Monday 21 April 2014

LW 103 : LEGAL METHOD ------- BY. MWL. JAPHET MASATU

LEGAL METHODS:
UNDERSTANDING AND USING CASES AND STATUTES (2nd Ed.)

      How should students begin their legal education? Professor Peter Strauss's innovative materials build on a Columbia Law School commitment reaching back to Karl Llewellyn's Bramble Bush -- that legal education should start with orientation to the materials lawyers use and the institutions they deal with. Professor Strauss focuses on the skills beginning law students need for using cases, statutes, and secondary materials in their education. He does so by following the development across time of American legal doctrines about product liability and workplace injury, caselaw and statutory, and of the institutions that created those doctrines, judicial and legislative. Along the way, students encounter not only the appellate opinions typical of law school teaching materials, but also lawyers' arguments and briefs, considerable stretches of legislative history materials, and a good deal of secondary literature -- largely, excerpts bearing on the continuing controversies over statutory interpretation.
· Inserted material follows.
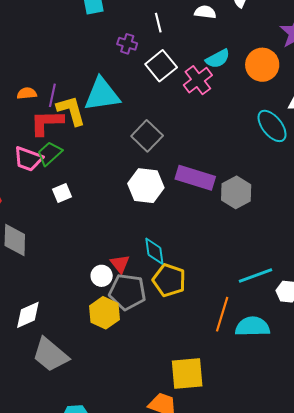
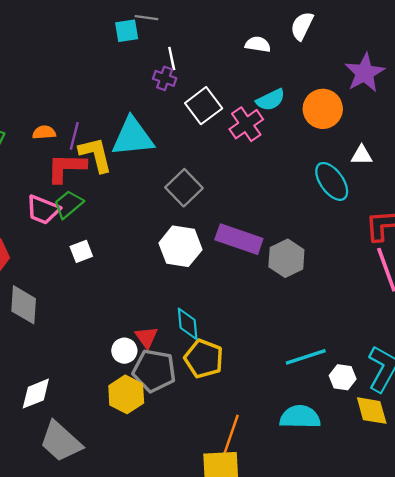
white line: (158, 23) -> (172, 59), moved
orange line: (222, 314) -> (231, 435), moved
      Cases are relatively few, and lightly edited, as they should be in beginning materials. They are presented in historical order, in an arrangement suggested by Llewellyn's work and by Grant Gilmore's short "Ages of American Law," with interspersed textual materials and notes intended to focus student attention on the skills of case reading and case synthesis. For the first few, excerpts from the reports of counsels' arguments are included; teachers using these materials will easily be able to convey how lawyers' arguments, as well as judicial analyses, shape opinions. Students experiencing the development of product liability doctrine from early Nineteenth Century to early Twenty-first will discover for themselves the engines and the malleability of the common law, the differences between great judges and poor ones, the necessary connections between developing society and social institutions, and developing law. Care has been taken to see to it that the great judges predominate, although not always their greatest work.
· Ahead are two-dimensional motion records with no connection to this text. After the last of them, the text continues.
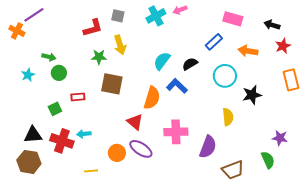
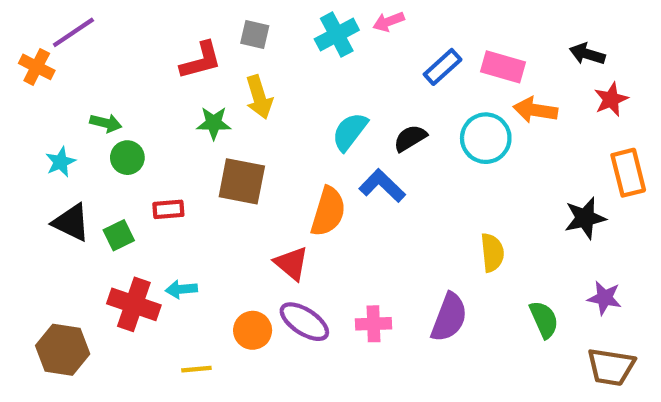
pink rectangle: (233, 19) -> (503, 67), moved
blue rectangle: (214, 42) -> (443, 67), moved
cyan circle: (225, 76) -> (486, 138), moved
black star: (252, 95) -> (585, 218), moved
pink cross: (176, 132) -> (373, 324), moved, size x0.7
black triangle: (33, 135) -> (71, 222), moved, turned 30
green semicircle: (268, 160) -> (544, 319), moved
brown trapezoid: (233, 170) -> (611, 367), moved, turned 30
      Statutes, present from the beginning, emerge as one works through the materials as an increasingly important source of law -- today, the dominant source of law -- and with them come the disputes over interpretation. Over half the book is concerned with questions of statutory development and interpretation and, to a limited extent, the emergence as well of administrative agencies responsible for the implementation of statutory regimes. Professor Strauss insists, as few such materials do, that students encounter statutory problems through lawyers' eyes, not judges'. Thus, the first extensive set of statutory materials concerns the Federal Railroad Safety Appliances Act of 1893, a two-page, eight-section statute mandating the use (inter alia) of automatic couplers on "cars." Students are asked first to identify interpretive problems in relation to three problems lawyers would have encountered before any court saw the statute -- two of them involving considerable client investment. Next, they are asked to read edited materials from the legislative history, and excerpts from ICC reports about the statute and its implementation during the period between enactment and effective date. These are, of course, materials the General Counsel of the Southern Pacific would have had available to him and been interested to know about, long before the statute got to court. Only then do students encounter judicial opinions.

      Subsequent materials bearing on statutory interpretation explore the move from formalism to realism and back again, with careful attention to the changing character of Congress over the years. Both the New Deal changes and contemporary debates are thoroughly explored, through caselaw and secondary literature. Again, Congress and lawyers' work with its output are put into the foreground. Here the focal problem concerns the possibility of reimbursing litigating expenses for parents who successfully sue to force special educational arrangements for their children. The materials begin with a statutory problem, next illuminated by excerpts from Supreme Court briefs. The Court's decision follows, as does Congress's prompt and emphatic repudiation of that decision -- legislative materials whose changed character from those of the RSA will be evident and provocative for discussion, and which leave open the problem your students are asked to resolve. A subsequent series of decisions by the Court answer questions no Member of Congress may have known to ask; do they now control the problem put? Divided decisions of the Eighth Circuit Court of Appeals (2003) and of the Supreme Court (2006) explore the debates, on the merits and on statutory technique. The materials conclude with excerpts from the secondary literature debates; brief further attention to the problem of agency statutory interpretation (Chevron and its sequelae); interpretive problems drawing on three very recent Supreme Court decisions revealing the fracture lines over interpretive issues; and a thoughtful essay on the problems of contemporary judging by the Hon. Gerard Lynch, long Prof. Strauss's colleague and now a judge of the US District Court for the Southern District of New York.